Behind the Art: Portrait captures longtime Greensburg Art Center member
At 99, Nina Stahlberg leads a weekly drop-in painting class at Greensburg Art Center and also monitors the gallery.
The oldest and longest- tenured member of the center, Stahlberg also is the subject of an oil painting that hangs permanently in the center’s classroom.
The portrait was dashed off one evening in the early 1960s by noted Pittsburgh artist Mary Shaw Marohnic.
“She would come out from Pittsburgh and be here all day,” said Stahlberg, a Penn Township resident. “She was doing a demonstration of portrait painting one evening and asked if I would be her model, and I said yes.”
The painting took about two hours for Marohnic to complete.
Marohnic, who died in 1996 at age 90, was considered one of the most influential Pittsburgh artists and art teachers of her time. A member of the Associated Artists of Pittsburgh, she was named Artist of the Year in 1963 by the Pittsburgh Center for the Arts.
She earned a degree in painting and illustration from Carnegie Technical Institute (now Carnegie Mellon University) in 1928 and, during the Depression, was commissioned by the Works Progress Administration to paint murals throughout the city, including at the East Liberty branch of the Carnegie Library.
An anecdote often told about Marohnic was that she played chauffeur for famed French painter Henri Matisse when he visited Pittsburgh for the 1930 Carnegie International.
For Stahlberg, who was new to making art when she sat for the portrait, Marohnic was a mentor and an inspiration.
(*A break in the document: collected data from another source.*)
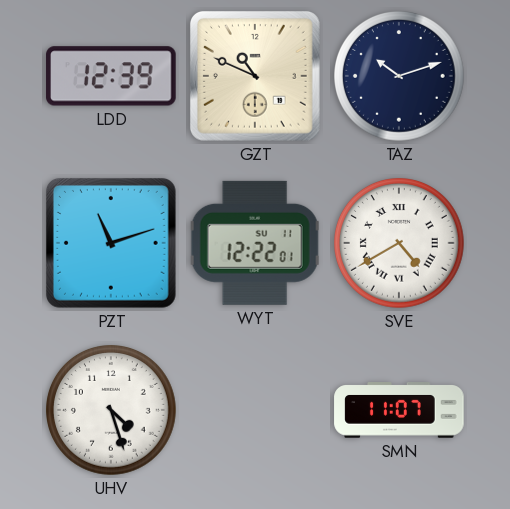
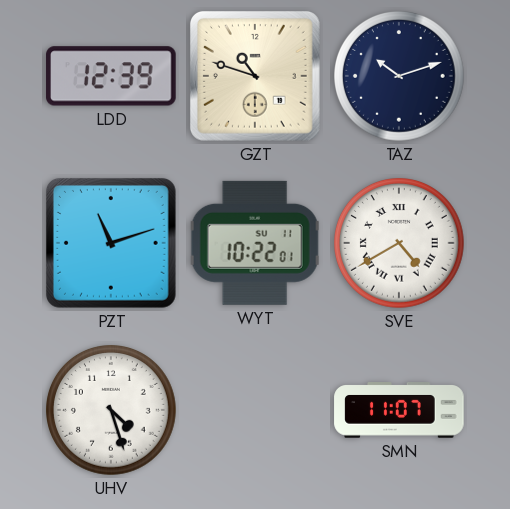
GZT: 10:49 -> 10:48
WYT: 12:22 -> 10:22
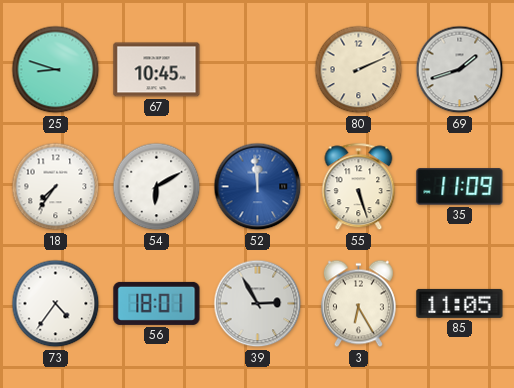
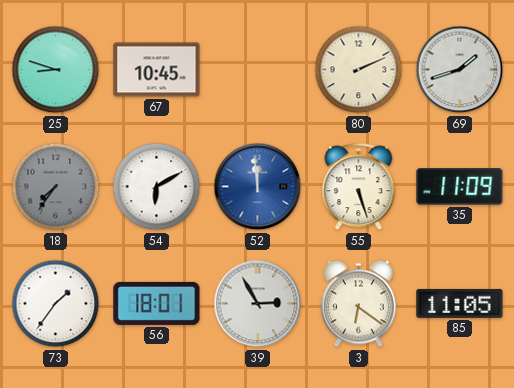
18 dial: white -> grey
73: 4:36 -> 1:36
3: 6:25 -> 6:21
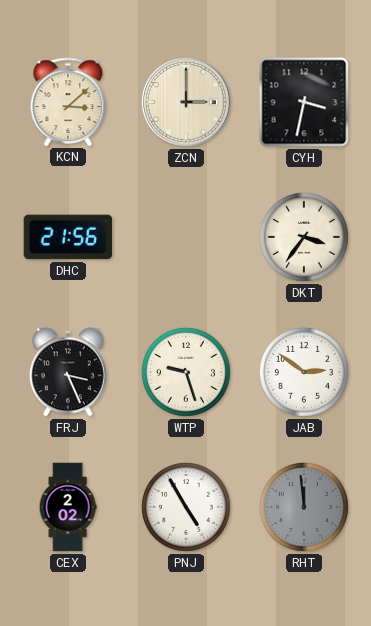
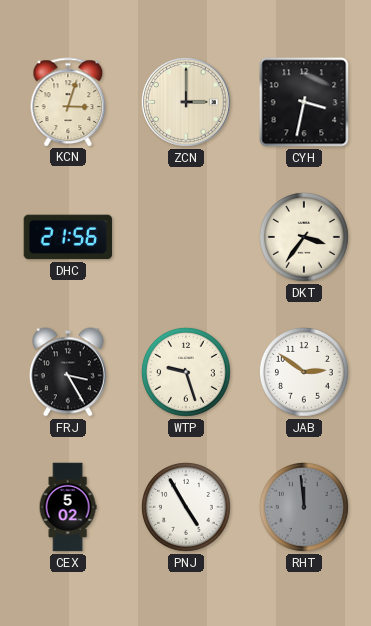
KCN: 3:08 -> 3:03
FRJ: 3:26 -> 3:25
CEX: 2:02 -> 5:02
“She would come up to your painting and it could be the worst thing in the world, and she would find something good in it,” Stahlberg said. “She’d say, ‘Look what you did here, this is excellent.’ And then she would tell you what was wrong with it.
“She was a wonderful teacher, and she taught me a life lesson,” she added. “She really encouraged me to be an artist.”
Stahlberg said she decided to get some formal training after making a drawing of her young son in the early 1960s.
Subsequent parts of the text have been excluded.